For the non-classical lagrangian of a hydrogen atom:
$$L = -mc^2 \sqrt{1-\frac{v^2}{c^2}} + \frac{e^2}{4 \pi \epsilon r}$$
We get that two conserved quantities are:
$J = \gamma mr^2 \dot{\phi}$ and $E = \gamma mc^2 - \frac{e^2}{4 \pi \epsilon r}$, where $\gamma = \frac{1}{ \sqrt{1-\frac{v^2}{c^2}}}$ and $v^2 = \dot{r} + r^2\dot{\phi^2}$
In trying to eliminate $\dot{r}$ and $\dot{\phi}$, I just keep going around in circles because $\gamma$ contains both $\dot{r}$ and $\dot{\phi}$ - how can I get around this? Any direction would be greatly appreciated.
EDIT:
I think I was able to do it, but my expressions for $\dot{r}$ and $\dot{\phi}$ are so disgusting, I don't even know if how to check whether it is correct.
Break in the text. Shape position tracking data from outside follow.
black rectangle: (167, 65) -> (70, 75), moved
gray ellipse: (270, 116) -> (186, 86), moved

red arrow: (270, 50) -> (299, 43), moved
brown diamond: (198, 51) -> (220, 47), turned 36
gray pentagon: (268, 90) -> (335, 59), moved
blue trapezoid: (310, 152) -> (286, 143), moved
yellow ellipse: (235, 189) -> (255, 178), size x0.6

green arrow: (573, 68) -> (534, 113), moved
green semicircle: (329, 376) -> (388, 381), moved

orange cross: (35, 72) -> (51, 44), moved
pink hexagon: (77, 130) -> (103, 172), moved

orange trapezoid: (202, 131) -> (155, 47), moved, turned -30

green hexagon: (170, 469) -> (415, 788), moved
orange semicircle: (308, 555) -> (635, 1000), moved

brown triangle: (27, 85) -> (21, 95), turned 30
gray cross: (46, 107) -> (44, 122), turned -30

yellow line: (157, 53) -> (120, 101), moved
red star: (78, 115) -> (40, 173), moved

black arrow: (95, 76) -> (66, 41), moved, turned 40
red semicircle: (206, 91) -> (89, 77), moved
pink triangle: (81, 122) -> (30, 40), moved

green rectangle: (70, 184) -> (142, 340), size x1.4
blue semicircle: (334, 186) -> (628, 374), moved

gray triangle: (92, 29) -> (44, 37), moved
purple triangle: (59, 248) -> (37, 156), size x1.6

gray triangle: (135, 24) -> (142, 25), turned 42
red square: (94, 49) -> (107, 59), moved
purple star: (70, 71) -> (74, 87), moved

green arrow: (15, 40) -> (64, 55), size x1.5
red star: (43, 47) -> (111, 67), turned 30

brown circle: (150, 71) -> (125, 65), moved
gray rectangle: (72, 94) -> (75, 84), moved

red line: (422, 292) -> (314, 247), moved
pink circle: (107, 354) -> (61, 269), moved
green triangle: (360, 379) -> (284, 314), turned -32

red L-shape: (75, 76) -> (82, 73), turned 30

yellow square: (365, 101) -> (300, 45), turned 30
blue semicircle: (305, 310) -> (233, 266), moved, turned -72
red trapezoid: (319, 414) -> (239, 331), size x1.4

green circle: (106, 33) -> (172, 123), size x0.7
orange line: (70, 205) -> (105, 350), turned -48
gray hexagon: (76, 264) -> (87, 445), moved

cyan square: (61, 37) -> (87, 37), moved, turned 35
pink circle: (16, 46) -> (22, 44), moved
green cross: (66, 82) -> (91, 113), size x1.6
Is there some sort of trick to this that makes it easier?
Thanks!
I think it goes like this:
\begin{align} p&=m\dot r \left(1-\dfrac{\dot r^2+r^2 \dot\phi^2}{c^2}\right)^{-1/2}, \\ p_\phi &= mr\dot\phi \left(1-\dfrac{\dot r^2+r^2 \dot\phi^2}{c^2}\right)^{-1/2}. \end{align}
You get:
$$\dfrac{m\dot r}{mr \dot\phi}=\dfrac{p}{p_\phi}.$$
You can use this last equation in order to obtain $\dot \phi$ in terms of $p$ and $p_\phi$. How? If $\dot r =pr\dot\phi/p_\phi$, then:
$$mr\dot\phi \left(1-\dfrac{(pr\dot\phi/p_\phi)^2+r^2 \dot\phi^2}{c^2}\right)^{-1/2}=p_\phi,$$
with some algebra you get:
$$\dot\phi^2=\dfrac{p_\phi^2 c^2}{m^2 c^2 r^2 +\dfrac{p^2r^2}{p_\phi^2}+r^2}.$$
You can find $\dot r$, which is equal to:
$$\dot r^2=\dfrac{p^2 c^2}{m^2 c^2+\dfrac{p^2}{p_\phi^2}+1}.$$
The hamiltonian is:
$$H=\dot r \dfrac{\partial L}{\partial \dot r}+\dot \phi \dfrac{\partial L}{\partial \dot \phi}-L(r,\dot r,\dot \phi).$$
As you can see, $\dot \phi$ and $\dot r$ are in the hamiltonian, and $\dot \phi^2$ and $\dot r^2$ are under a square root. It's not pretty, but I will leave the rest to you.